The average delay time increases slightly over the course of a day. This makes sense. Events that delay flights, like weather, mechanical issues, and pilot flight limits, accumulate over the course of the day and increase the probability of a flight being delayed.
sched_dep_time
or dep_time
could make sense. sched_dep_time
is more useful if you’re planning on scheduling a flight and want to avoid delays!
flights_dt %>%
mutate(sched_dep_time = update(sched_dep_time, yday = 1)) %>%
ggplot(aes(sched_dep_time, dep_delay)) +
geom_point(alpha = 0.05) +
geom_smooth()
Problem 5
On what day of the week should you leave if you want to minimize the chance of a delay?
Saturday boasts the lowest percentage of flights that have delayed departures and delayed arrivals.
flights_dt %>%
mutate(day_of_week = wday(dep_time, label = TRUE),
delayed = ifelse(dep_delay > 0, 1, 0)) %>%
group_by(day_of_week) %>%
summarize(delay_prob = mean(delayed)) %>%
ggplot(aes(day_of_week, delay_prob)) +
geom_bar(stat = "identity") +
geom_text(aes(label = scales::percent(delay_prob)), vjust = -0.25, size = 3) +
scale_y_continuous(labels = scales::percent, limits = c(0, 0.6)) +
labs(title = "Percentage of Flight Departures Delayed By Day of the Week",
subtitle = "Flights are Delayed if They Depart >= 1 Minute Behind Schedule",
x = "Day of the Week",
y = "Percentage of Flights Delayed")
flights_dt %>%
mutate(day_of_week = wday(arr_time, label = TRUE),
delayed = ifelse(arr_delay > 0, 1, 0)) %>%
group_by(day_of_week) %>%
summarize(delay_prob = mean(delayed, na.rm = TRUE)) %>%
ggplot(aes(day_of_week, delay_prob)) +
geom_bar(stat = "identity") +
geom_text(aes(label = scales::percent(delay_prob)), vjust = -0.25, size = 3) +
scale_y_continuous(labels = scales::percent, limits = c(0, 0.6)) +
labs(title = "Percentage of Flight Arrivals Delayed By Day of the Week",
subtitle = "Flights are Delayed if They Arrive >= 1 Minute Behind Schedule",
x = "Day of the Week",
y = "Percentage of Flights Delayed")
Problem 6
What makes the distribution of diamonds$carat
and flights_dep_time
similar?
Humans round.

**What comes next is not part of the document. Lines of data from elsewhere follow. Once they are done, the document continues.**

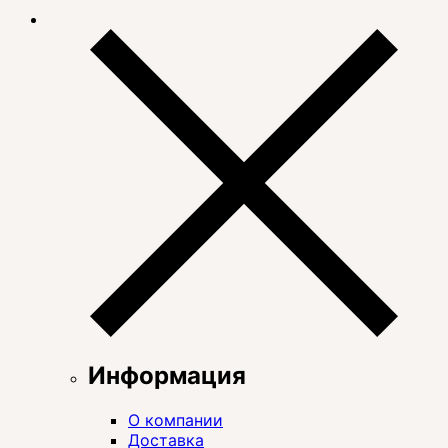
Информация
О компании
Доставка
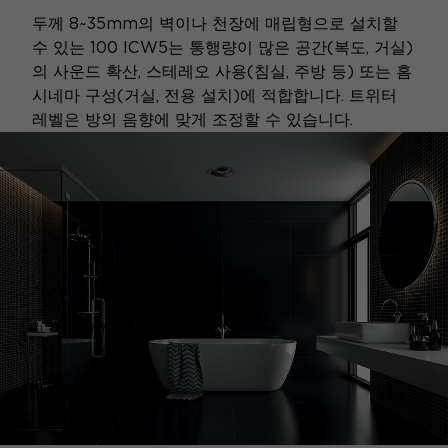
두께 8~35mm의 벽이나 천장에 매립형으로 설치할
수 있는 100 ICW5는 통행량이 많은 공간(복도, 거실)
의 사운드 확산, 스테레오 사용(침실, 주방 등) 또는 홈
시네마 구성(거실, 전용 설치)에 적합합니다. 트위터
레벨은 방의 음향에 맞게 조정할 수 있습니다.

In the case of the diamonds, they always round up!
ggplot(data = diamonds, mapping = aes(x = carat)) +
geom_histogram(bins = 100) +
scale_y_continuous(expand = c(0, 0), labels = scales::dollar) +
labs(title = "Diamond Prices Increase With Size",
subtitle = "Diamond Prices in Dollars and Sizes in Carats",
caption = "Urban Institute",
x = "Carat",
y = "Price"
)
flights_dt %>%
mutate(dep_time = update(dep_time, yday = 1)) %>%
ggplot(aes(dep_time)) +
geom_histogram(bins = 100)
Problem 7
Confirm my hypothesis that the early departures of flights in minutes 20-30 and 50-60 are caused by scheduled flights that leave early. Hint: create a binary variable that tells whether or not the flight was delayed.

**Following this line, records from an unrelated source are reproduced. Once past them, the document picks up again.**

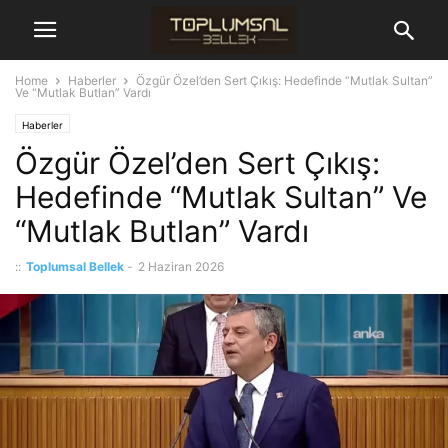
Home
Haberler
Özgür Özel’den Sert Çıkış: Hedefinde “Mutlak Sultan”
Ve “Mutlak Butlan” Vardı
Haberler
Özgür Özel’den Sert Çıkış:
Hedefinde “Mutlak Sultan” Ve
“Mutlak Butlan” Vardı
::
Toplumsal Bellek
-
2 Haziran 2026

Early departures of scheduled flights in minutes 20-30 and minutes 50-60 is definitely a contributing factor to the disuniform distribution of average delay times on page 245.
flights_dt %>%
mutate(Minute = minute(dep_time),
dep_delay_dummy = ifelse(dep_delay > 0, 1, 0),
dep_delay_dummy = factor(dep_delay_dummy, labels = c("On Time", "Delayed"))) %>%
ggplot(aes(Minute, color = dep_delay_dummy)) +
geom_freqpoly() +
labs(title = "Distribution of Minutes of Departure Times by Delay Status",
y = "Count")
16.4 - Time spans
Problem 1
Why is there months()
but no dmonths()
?
Unlike hours, days, and weeks, the number of months in a year never varies.
Problem 2
Explaindays(overnight * 1)
to someone who has just started learning R. How does it work?
Overnight is a logical vector where TRUE == 1
and FALSE == 0
. If it’s an overnight flight, days()
add 23, 24, or 25 hours to the value depending on the day of the year. I am unsure why * 1
is necessary.
Problem 3
Create a vector of dates giving the first day of every month in 2015. Create a vector of dates giving the first day of every month in the current year.
ymd("2015-01-01") + months(0:11)
## [1] "2015-01-01" "2015-02-01" "2015-03-01" "2015-04-01" "2015-05-01"
## [6] "2015-06-01" "2015-07-01" "2015-08-01" "2015-09-01" "2015-10-01"
## [11] "2015-11-01" "2015-12-01"
floor_date(today(), unit = "year") + months(0:11)
## [1] "2018-01-01" "2018-02-01" "2018-03-01" "2018-04-01" "2018-05-01"
## [6] "2018-06-01" "2018-07-01" "2018-08-01" "2018-09-01" "2018-10-01"
## [11] "2018-11-01" "2018-12-01"
Problem 4
Write a function that, given your birthday (as a date), returns how old you are in years.
age <- function(birthday) {
(birthday %--% today()) / dyears(1)
}
age(ymd("1992-03-14"))
## [1] 26.2274
Problem 5
Why can’t (today() %--% (today() + years(1)) / months(1)
work?
There is an uneven number of parentheses.